HCFA reverses ruling on AIDS wasting treatment
Wasting drugs used for more than just cosmetics
Until this spring, AIDS patients in Texas could not receive Medicaid funding for a drug called Serostim that has been shown to reverse some health problems caused by AIDS wasting. Texas officials denied Medicaid coverage based on a federal government definition of the drug, which says it is used for cosmetic weight gain.

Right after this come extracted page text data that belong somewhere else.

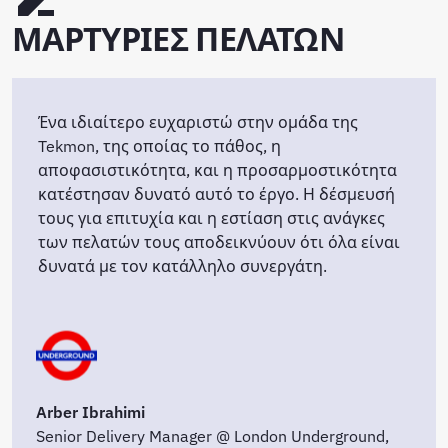
ΜΑΡΤΥΡΙΕΣ ΠΕΛΑΤΩΝ
Ένα ιδιαίτερο ευχαριστώ στην ομάδα της
Tekmon, της οποίας το πάθος, η
αποφασιστικότητα, και η προσαρμοστικότητα
κατέστησαν δυνατό αυτό το έργο. Η δέσμευσή
τους για επιτυχία και η εστίαση στις ανάγκες
των πελατών τους αποδεικνύουν ότι όλα είναι
δυνατά με τον κατάλληλο συνεργάτη.
Arber Ibrahimi
Senior Delivery Manager @ London Underground,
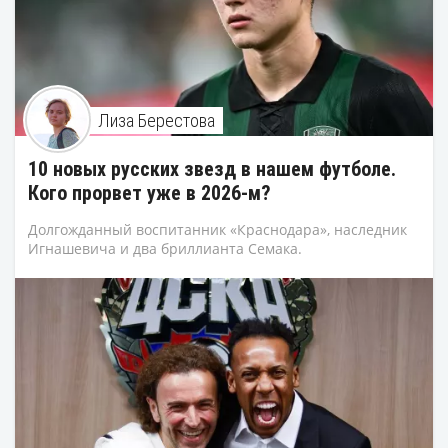
Лиза Берестова
10 новых русских звезд в нашем футболе.
Кого прорвет уже в 2026-м?
Долгожданный воспитанник «Краснодара», наследник
Игнашевича и два бриллианта Семака.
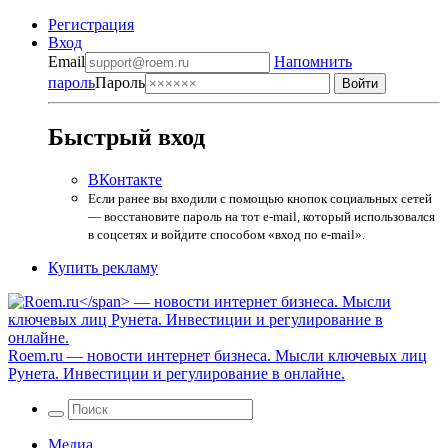
Регистрация
Вход
Email
Напомнить
пароль
Пароль
Быстрый вход
ВКонтакте
Если ранее вы входили с помощью кнопок социальных сетей
— восстановите пароль на тот e-mail, который использовался
в соцсетях и войдите способом «вход по e-mail».
Купить рекламу
Roem.ru
— новости интернет бизнеса. Мысли ключевых лиц
Рунета. Инвестиции и регулирование в онлайне.
Медиа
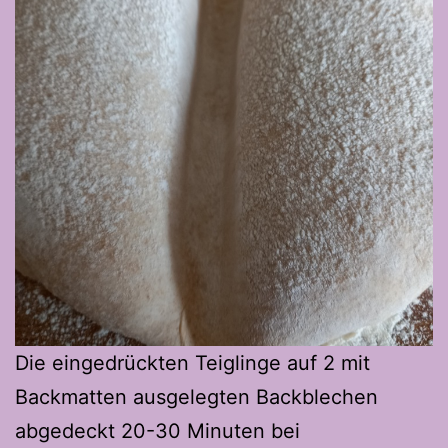
Die eingedrückten Teiglinge auf 2 mit
Backmatten ausgelegten Backblechen
abgedeckt 20-30 Minuten bei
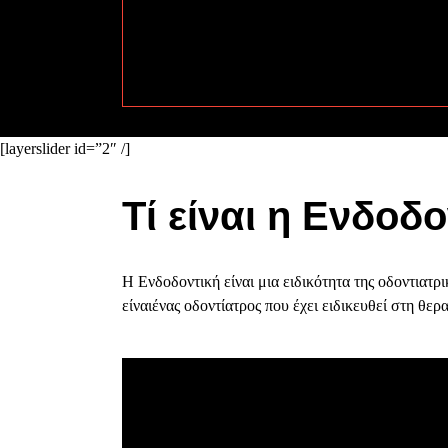
[layerslider id=”2″ /]
Τί είναι η Ενδοδ
Η Ενδοδοντική είναι μια ειδικότητα της οδοντιατρ
είναιένας οδοντίατρος που έχει ειδικευθεί στη θε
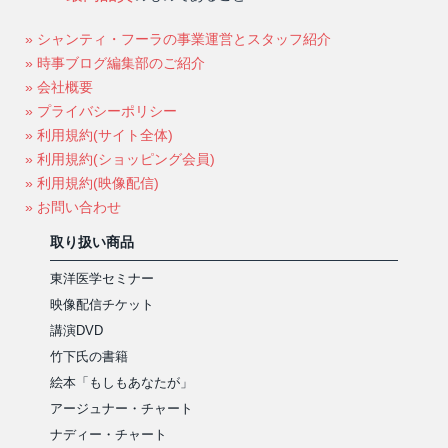
» シャンティ・フーラの事業運営とスタッフ紹介
» 時事ブログ編集部のご紹介
» 会社概要
» プライバシーポリシー
» 利用規約(サイト全体)
» 利用規約(ショッピング会員)
» 利用規約(映像配信)
» お問い合わせ
取り扱い商品
東洋医学セミナー
映像配信チケット
講演DVD
竹下氏の書籍
絵本「もしもあなたが」
アージュナー・チャート
ナディー・チャート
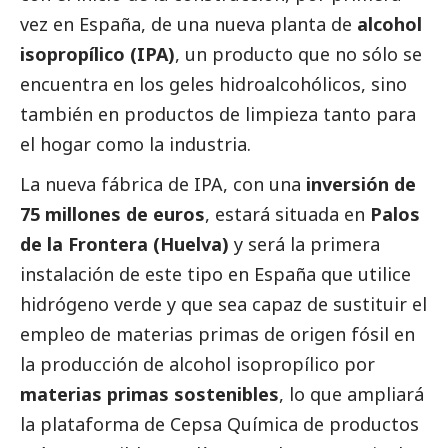
vez en España, de una nueva planta de
alcohol
isopropílico (IPA)
, un producto que no sólo se
encuentra en los geles hidroalcohólicos, sino
también en productos de limpieza tanto para
el hogar como la industria.
La nueva fábrica de IPA, con una
inversión de
75 millones de euros
, estará situada en
Palos
de la Frontera (Huelva)
y será la primera
instalación de este tipo en España que utilice
hidrógeno verde y que sea capaz de sustituir el
empleo de materias primas de origen fósil en
la producción de alcohol isopropílico por
materias primas sostenibles
, lo que ampliará
la plataforma de Cepsa Química de productos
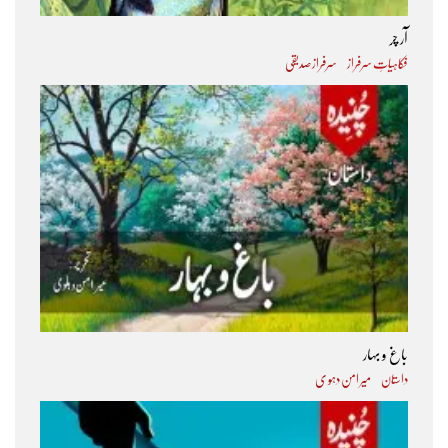
آر چر
فکاہیاتِ سرفراز
سرفراز صدیقی
باغ و بہار
داستان
میر امن دہو ی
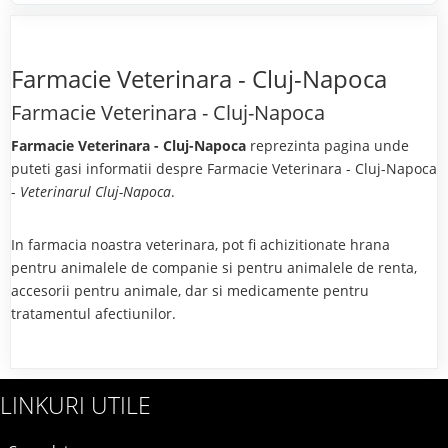
Farmacie Veterinara - Cluj-Napoca
Farmacie Veterinara - Cluj-Napoca
Farmacie Veterinara - Cluj-Napoca
reprezinta pagina unde
puteti gasi informatii despre Farmacie Veterinara - Cluj-Napoca
-
Veterinarul Cluj-Napoca
.
In farmacia noastra veterinara, pot fi achizitionate hrana
pentru animalele de companie si pentru animalele de renta,
accesorii pentru animale, dar si medicamente pentru
tratamentul afectiunilor.
LINKURI UTILE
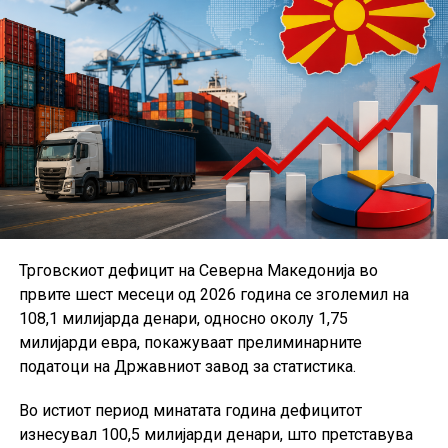
Трговскиот дефицит на Северна Македонија во
првите шест месеци од 2026 година се зголемил на
108,1 милијарда денари, односно околу 1,75
милијарди евра, покажуваат прелиминарните
податоци на Државниот завод за статистика.
Во истиот период минатата година дефицитот
изнесувал 100,5 милијарди денари, што претставува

AIDS advocacy groups protested both the definition and Texas’ decision, and after a year and a half, they’ve convinced the Baltimore-based Health Care Financing Administration (HCFA) to reverse the decision.
"What’s so important about this is we want to ensure that every person in the country has equal access to the drugs they need to help keep them alive," says Cornelius Baker, executive director of the National Association of People with AIDS in Washington, DC.
Serostim, manufactured by Serono Laboratories in Norwell, MA, is a protein-sparing and protein-building agent that causes a significant increase in lean body mass and weight, along with a decrease in body fat. A human growth hormone, Serostim is administered via small needle injections just under the skin daily at bedtime. Clinical trials showed that 76% of AIDS wasting patients given Serostim gained weight, and 70% gained significant lean body mass.
Because AIDS wasting causes patients to gain fat mass and lose muscle mass, which could lead to a host of health problems, Serostim’s potential to reverse this trend offers much-needed help. However, the drug costs $36,000 per patient per year, according to a cost-containment program Serono implemented in 1996.
Texas, which has about 20,000 HIV-infected people, denied Medicaid coverage of Serostim because the state doesn’t cover cosmetic treatment, a decision that left AIDS patients on Medicaid without access to the drug. Texas officials had asked HCFA to determine whether Medicaid programs could deny reimbursement for Serostim based on its use as a weight-gain drug. HCFA initially said the state could assume Serostim was solely used for weight gain.
"Clearly this is a case where one state, Texas, had chosen to not cover this as a drug, and that wasn’t fair to people with HIV living in Texas," Baker adds. "We’re glad we have proven that human growth hormones like Serostim are not just cosmetic, but have medical benefits."
Earlier this year, HCFA reversed its decision, acknowledging that Serostim is used to fight the life-threatening condition of AIDS wasting. AIDS wasting or cachexia is a major contributing factor to the high death rate among AIDS patients because it’s a destructive metabolic process that uses the patient’s own muscles and organs to supply the body with energy.
HCFA’s decision followed a letter to HCFA from the Food and Drug Administration (FDA) in Rockville, MD, in which the FDA stated, "Serostim is approved for the treatment of AIDS wasting or cachexia, which is associated with increased morbidity and mortality."
With Medicaid providing health care coverage to about 60% of adults with AIDS and 90% of children with AIDS, the recent HCFA reversal is crucial, Baker says.
The National Association of People with AIDS will continue to work with federal funding vehicles, such as the AIDS drug assistance programs, to make sure Serostim is covered for patients who do not receive Medicaid coverage, Baker adds.